Tu possèdes ? Tu as mieux réussi.

Tu souffres ? Tu as mal dirigé ta vie.

Ce discours est une escroquerie morale.

Il efface la fabrication de l’être pour mieux lui attribuer les conséquences de sa fabrication.

Il transforme l’individu causé en cause première.

Il exige d’un cerveau qu’il domine les mécanismes qui le constituent, comme si une fonction pouvait prendre le pouvoir sur les mécanismes qui la produisent.

Il reproche à l’être humain de ne pas être devenu quelqu’un d’autre avec un corps qu’il n’a pas choisi, un cerveau qu’il n’a pas construit, une histoire qu’il n’a pas commandée et des possibilités qu’il n’a pas distribuées.

Puis la société ose appeler cela justice.

Elle fabrique des individus inégalement armés et prétend ensuite mesurer équitablement leur mérite.

Elle organise la rareté, la concurrence et le chantage vital, puis accuse les perdants d’avoir perdu.

Elle autorise l’accumulation, puis reproche aux dépossédés leur dépendance.

Elle apprend la violence, puis condamne ceux chez qui cette violence fonctionne trop bien.

Elle exige l’obéissance pendant l’enfance, puis invoque l’autonomie à l’âge adulte.

Elle fabrique sans relâche, mais ne répond jamais de ce qu’elle fabrique.

La machine à produire l’innocence des systèmes

Le Négationnisme de la Réalité Humaine ne sert pas seulement à accuser les individus. Il sert surtout à innocenter les systèmes.

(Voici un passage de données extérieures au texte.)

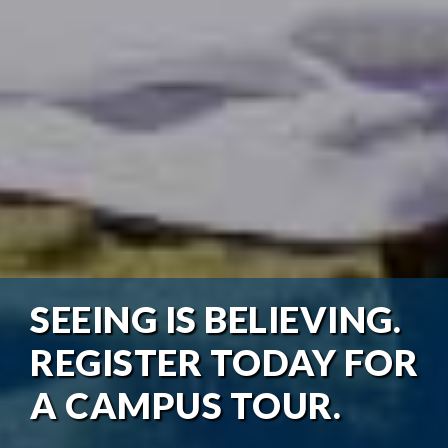
SEEING IS BELIEVING.
REGISTER TODAY FOR
A CAMPUS TOUR.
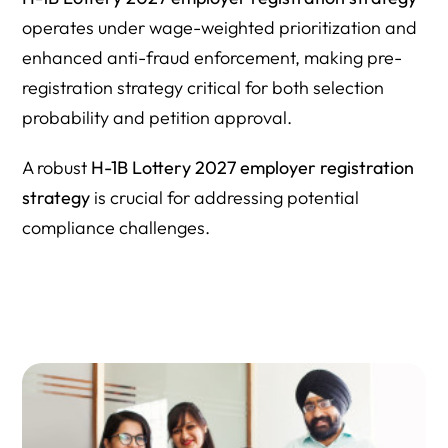
operates under wage-weighted prioritization and
enhanced anti-fraud enforcement, making pre-
registration strategy critical for both selection
probability and petition approval.
A robust
H-1B Lottery 2027 employer registration
strategy
is crucial for addressing potential
compliance challenges.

Tant que l’individu est présenté comme la cause première de lui-même, la société peut se déclarer étrangère à ses actes.

Le pauvre est responsable de sa pauvreté : l’économie est innocente.

Le délinquant est responsable de sa violence : l’organisation sociale est innocente.

Le fanatique est responsable de sa haine : l’idéologie est innocente.

Le soldat est responsable de ses crimes : la guerre, les ordres et la nation sont innocents.

Le suicidé est responsable de son geste : les conditions qui l’ont détruit sont innocentes.

Le coupable absorbe tout.

Il devient l’égout moral dans lequel la société déverse ses propres causes.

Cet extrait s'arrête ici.